金型とプレス、二つの技術で課題を解決する

セパレータの図面を見たときの印象は。

まず心配したのが、当社が持っている設備で金型が作れるのかということ。セパレータの金型に要求される精度はμm オーダー、成形品では溝の形状の寸法精度のみならず全体の平坦度も求められます。実際金型を削ってみると案の定、精度が出ない。それもそのはず、当時保有していたのは一般的なマシニングセンタでしたので精度が出るわけがありません。
これではいけないと思い、先代に6,000 万円する高性能加工機の導入を具申しました。ところが、当時の当社は今より規模も小さかったので6,000 万円という大金がポンと出てくるわけがありません。そこでものづくり補助金に目をつけ、半分は補助金で賄うから半分出してほしいとしてようやく認めてもらいました。申請書を書いて何とか補助金を獲得。さっそく導入して試行錯誤を経て金型ができました。
高性能マシングセンタによる加工

高性能マシングセンタによる加工

試打ちの結果はいかがでしたか。

寸法精度や平坦度がばらついて使い物になりませんでした。セパレータの形状上、溝など加工が密な部分と、外縁の疎な部分のギャップが激しく、材料にかかる応力のバランスが崩れひずみが発生するのが原因です。同業者がハイブリッドの仕事で稼いでいましたので、大変なものを受けてしまったというのが本音でしたが、そこから金型の開発に加えて、プレス成形技術の開発も同時並行で進めていきました。

どのように乗り越えましたか。

トライ&エラーで試打ちと型修正を繰り返して精度を上げていきました。最初こんな形で、次にあんな形にしてといった具合です。地道な努力がノウハウとして蓄積され、今ではお客様から図面が来ると、だいたい必要になる工程に予測がつくようになりました。
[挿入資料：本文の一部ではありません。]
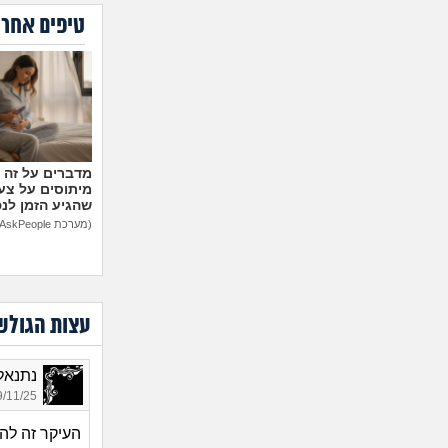
טיפים אחרו
מיתוסים על צעצ
שהגיע הזמן לנ
(מערכת AskPeople)
עצות הגולש
נתנאל 55, בן 
11/25 05:34
העיקר זה לה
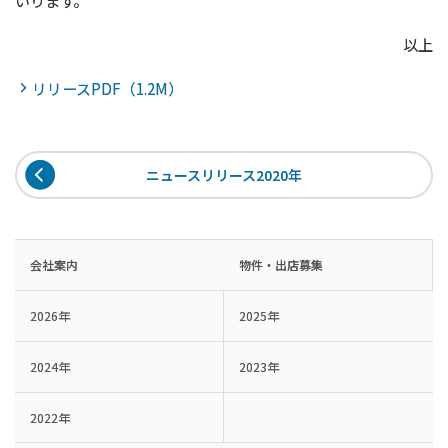
いります。
以上
リリースPDF（1.2M）
ニュースリリース2020年
会社案内
物件・出店募集
2026年
2025年
2024年
2023年
2022年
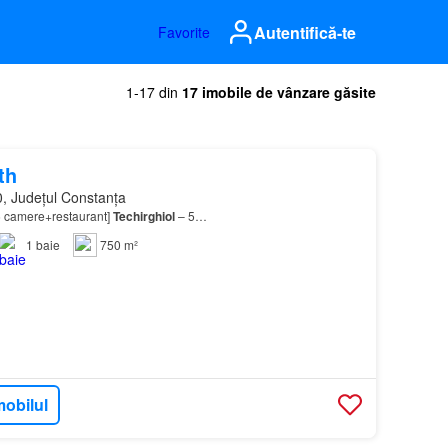
Autentifică-te
Favorite
1-17 din
17 imobile de vânzare găsite
th
, Județul Constanța
6 camere+restaurant]
Techirghiol
– 5…
1
baie
750 m²
mobilul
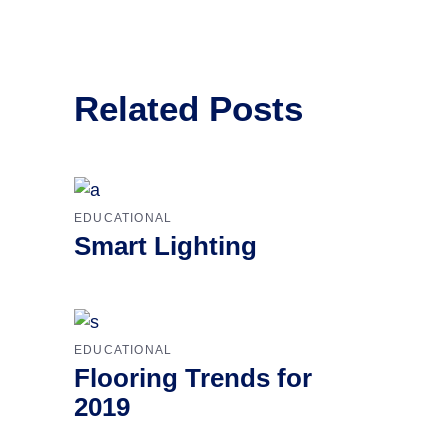
Related Posts
EDUCATIONAL
Smart Lighting
EDUCATIONAL
Flooring Trends for
2019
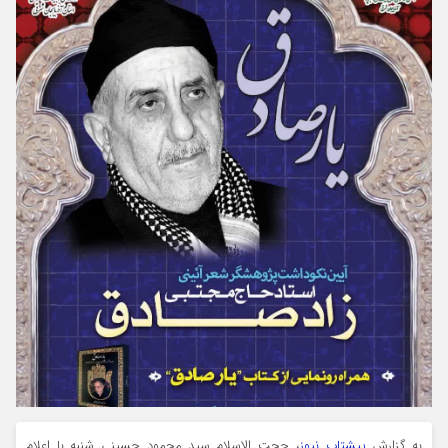
به گزارش
پیشتاب نیوز
، حجت الاسلام سید محمود حسینی شنبه با اعلام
取り組み始めからちゃんとしたものができるまで5 ~ 6 年かかりました。

精度確保のキーなるプレス加工上の要素は。

プレス機械の剛性やスライドおよびボルスタの平行度など機械としての精密さです。そこがしっかりしていれば油圧だろうがメカだろうが問題はありません。なので、当社ではブランク打抜き後の成形加工には1,200t のハイドロサーボプレスを使ってきました。当初は機械メーカーの工場でプレスを借りて加工していましたが、今年、自前の機械を導入しました。導入にあたっては、大きな荷重でベッドがたわまないよう、剛性を高くするためのカスタマイズを施しました。これでようやくブランク打抜きから成形までを自社で完結することができるようになりました。
1300t 対向液圧プレスによる成形加工

1300t 対向液圧プレスによる成形加工

金属セパレータで世界一になりたい

水素社会到来の見通しは。

水素がエネルギー源として普及する時代はもう少し先だと見ています。なので、今は水素時代が到来したときのために実績を積み上げているところです。もちろん自動車についてだけを言えばEV 中心の世界になってしまうかもしれませんが、広くエネルギー問題ということ考えていけば、何か1 つが100% 占めることはありません。燃料電池が使われる分野は必ずありますので、そこの市場をしっかり拾うことを狙います。

今後、どういう会社にしていきたいですか。

セパレータ作りで世界一の会社になることです。エネルギーの問題は人類共通の課題。水素がエネルギーとして利用され、その時、あらゆる機器に当社の製品が組み込まれ、自分たちが好きなモノ作りが地球環境を守ることに貢献できるなど、そんなやり甲斐のあることはないと思っています。
ですが、そのためにはセパレータ事業に限らず、さらに「高精度」にこだわっていかなければならないとも思っています。例えば、バッテリーの中に入っている触媒をゼロから1μm のクリアランスで抜いてほしいなどという要望もいただきます。こういった加工は普通のプレス金型メーカーではできないのでおのずと当社の出番が増えてくるはずです。セパレータに限らず、様々な部品が当社の土俵に入ってくるのではないかと期待しています。
高精度を実現するために温度管理は不可欠

高精度を実現するために温度管理は不可欠

きのした まなぶ:1973 年生まれ。51 歳。1995 年、ニシムラ入社。技術部を経て、2015 年、代表取締役就任。家族は妻と二女。趣味はゴルフ。